Juan José Toro Montoya

Bolivia y las mentiras (III)

viernes, 12 de noviembre de 2021 · 05:08

¿Se puede cambiar una realidad para reemplazarla por una mentira? Sí. Y, aunque parezca mentira, esto se ha venido haciendo desde siempre. Los que cambian la verdad, lógicamente, son los que tienen el poder para hacerlo y completan su tarea, primero, con algunos constructores de realidades actuales, que hoy llamamos periodistas, y, después, con algunos constructores de realidades pasadas; es decir, historiadores.

Debido a su efeméride cívica, hoy debo volver a hablar de Potosí, para mostrar cuánto ha cambiado la realidad de esta región, no precisamente por acción manifiesta de los gobernantes, sino por su omisión, una que arrastran hasta nuestros días.

Una gran verdad, que ahora se olvida, es que Bolivia le debe su existencia a Potosí. El hallazgo de los yacimientos de plata del Cerro Rico determinó que los invasores españoles establezcan un tribunal de justicia en el lugar más próximo al asiento minero, Chuquisaca. Esa instancia se denominó “Audiencia” y recibió el nombre de “Charcas” debido a que fue esa cultura la que, a través de su cacique, Coysara, entregó a la corona española los yacimientos de Porco como signo de vasallaje. Casi de inmediato, Coysara pondría tropas al servicio de los españoles para la conquista de Chiloé, hoy Chile.

En sus inicios, la Audiencia y Cancillería Real de la ciudad de La Plata de la Nueva Toledo, provincia de los Charcas en el Perú, tenía una jurisdicción que abarcaba más allá de 100 leguas a la redonda, a partir de Chuquisaca. Por ello, incluso tuvo, temporalmente, a su cargo al Cusco. Después, con el paso de los años, se limitó al territorio que, en 1825, se convirtió en Bolivia.

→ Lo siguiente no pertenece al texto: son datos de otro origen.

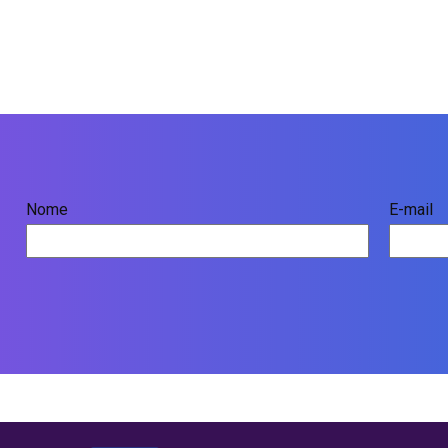
Nome
E-mail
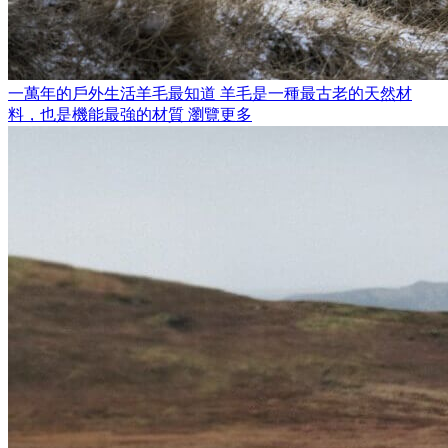
一萬年的戶外生活羊毛最知道
羊毛是一種最古老的天然材
料，也是機能最強的材質
瀏覽更多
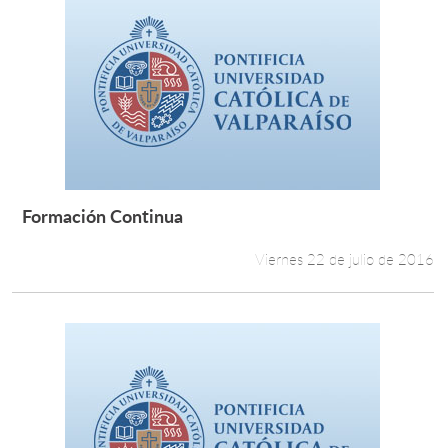
Formación Continua
Leer más +
Viernes 22 de julio de 2016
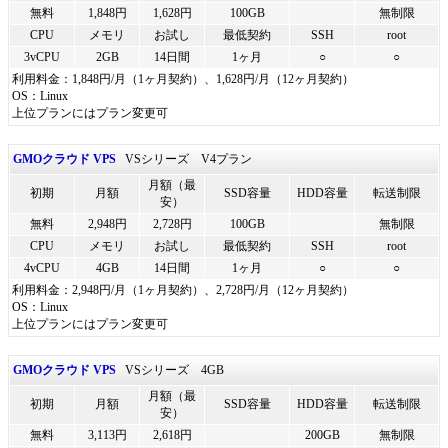
無料
1,848円
1,628円
100GB
無制限
CPU
メモリ
お試し
最低契約
SSH
root
3vCPU
2GB
14日間
1ヶ月
○
○
利用料金：1,848円/月（1ヶ月契約）、1,628円/月（12ヶ月契約）
OS：Linux
上位プランにはプラン変更可
GMOクラウド VPS
VSシリーズ V4プラン
月額（最
初期
月額
SSD容量
HDD容量
転送制限
安）
無料
2,948円
2,728円
100GB
無制限
CPU
メモリ
お試し
最低契約
SSH
root
4vCPU
4GB
14日間
1ヶ月
○
○
利用料金：2,948円/月（1ヶ月契約）、2,728円/月（12ヶ月契約）
OS：Linux
上位プランにはプラン変更可
GMOクラウド VPS
VSシリーズ 4GB
月額（最
初期
月額
SSD容量
HDD容量
転送制限
安）
無料
3,113円
2,618円
200GB
無制限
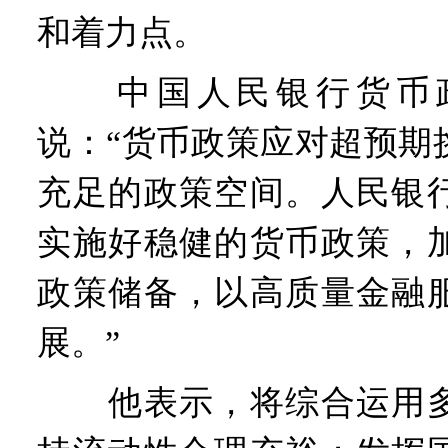
和着力点。
中国人民银行货币政
说：“货币政策应对超预期
充足的政策空间。人民银
实施好稳健的货币政策，
政策储备，以高质量金融
展。”
他表示，将综合运用多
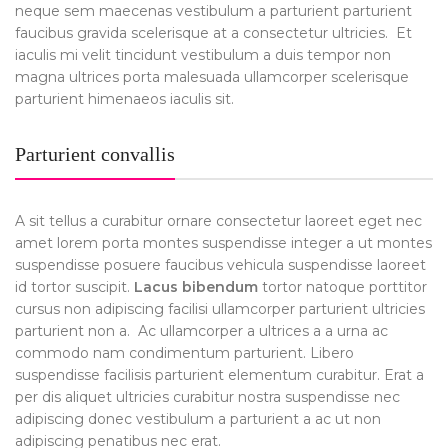
neque sem maecenas vestibulum a parturient parturient
faucibus gravida scelerisque at a consectetur ultricies. Et
iaculis mi velit tincidunt vestibulum a duis tempor non
magna ultrices porta malesuada ullamcorper scelerisque
parturient himenaeos iaculis sit.
Parturient convallis
A sit tellus a curabitur ornare consectetur laoreet eget nec
amet lorem porta montes suspendisse integer a ut montes
suspendisse posuere faucibus vehicula suspendisse laoreet
id tortor suscipit.
Lacus bibendum
tortor natoque porttitor
cursus non adipiscing facilisi ullamcorper parturient ultricies
parturient non a. Ac ullamcorper a ultrices a a urna ac
commodo nam condimentum parturient. Libero
suspendisse facilisis parturient elementum curabitur. Erat a
per dis aliquet ultricies curabitur nostra suspendisse nec
adipiscing donec vestibulum a parturient a ac ut non
adipiscing penatibus nec erat.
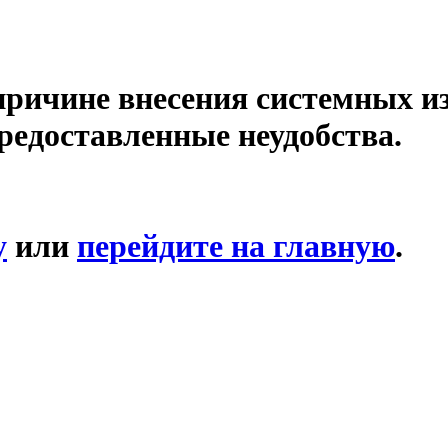
причине внесения системных и
редоставленные неудобства.
у
или
перейдите на главную
.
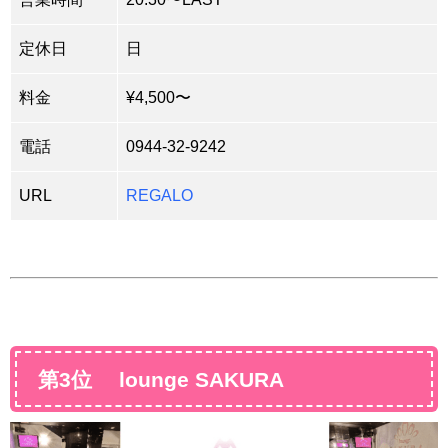
定休日
日
料金
¥4,500〜
電話
0944-32-9242
URL
REGALO
第3位 lounge SAKURA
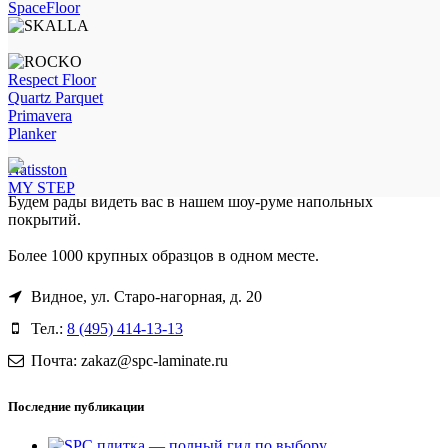
SpaceFloor
Respect Floor
Quartz Parquet
Primavera
Planker
Natisston
MY STEP
Будем рады видеть вас в нашем шоу-руме напольных
покрытий.
Более 1000 крупных образцов в одном месте.
Видное, ул. Старо-нагорная, д. 20
Тел.:
8 (495) 414-13-13
Почта: zakaz@spc-laminate.ru
Последние публикации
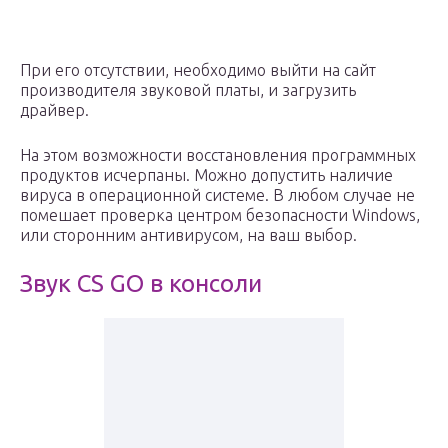
При его отсутствии, необходимо выйти на сайт
производителя звуковой платы, и загрузить
драйвер.
На этом возможности восстановления программных
продуктов исчерпаны. Можно допустить наличие
вируса в операционной системе. В любом случае не
помешает проверка центром безопасности Windows,
или сторонним антивирусом, на ваш выбор.
Звук CS GO в консоли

Como vimos la anterior semana, la fundación de Bolivia no fue el resultado de un proceso cultural, ni siquiera histórico, sino de la situación acomodaticia de la clase política de entonces, encabezada por los doctores de Charcas. Aunque la explotación de minerales había decaído a sus niveles históricos más bajos, la razón económica de ser de la Audiencia de Charcas seguía siendo el Cerro Rico de Potosí, cuya plata se utilizaba para cubrir los gastos de su jurisdicción territorial.

¿Los bolivianos nos preguntamos alguna vez cómo fue que se mantuvo el país en sus primeros años? Es cierto que se puso en marcha un nuevo sistema impositivo, pero, como se abolían la mita y toda forma de esclavitud, se debió recurrir a lo que estaba a la mano y eso fue la plata del Cerro Rico. En los primeros años de la República, los sueldos de los prefectos, y de todo funcionario, fueron pagados con plata potosina. Documentos conservados en la Casa de Moneda demuestran que los prefectos le pedían hasta clavos a su similar de Potosí 

¿No le parece coherente, entonces, hablar de una deuda histórica con Potosí?

       

Juan José Toro Montoya es Premio Nacional en Historia del Periodismo.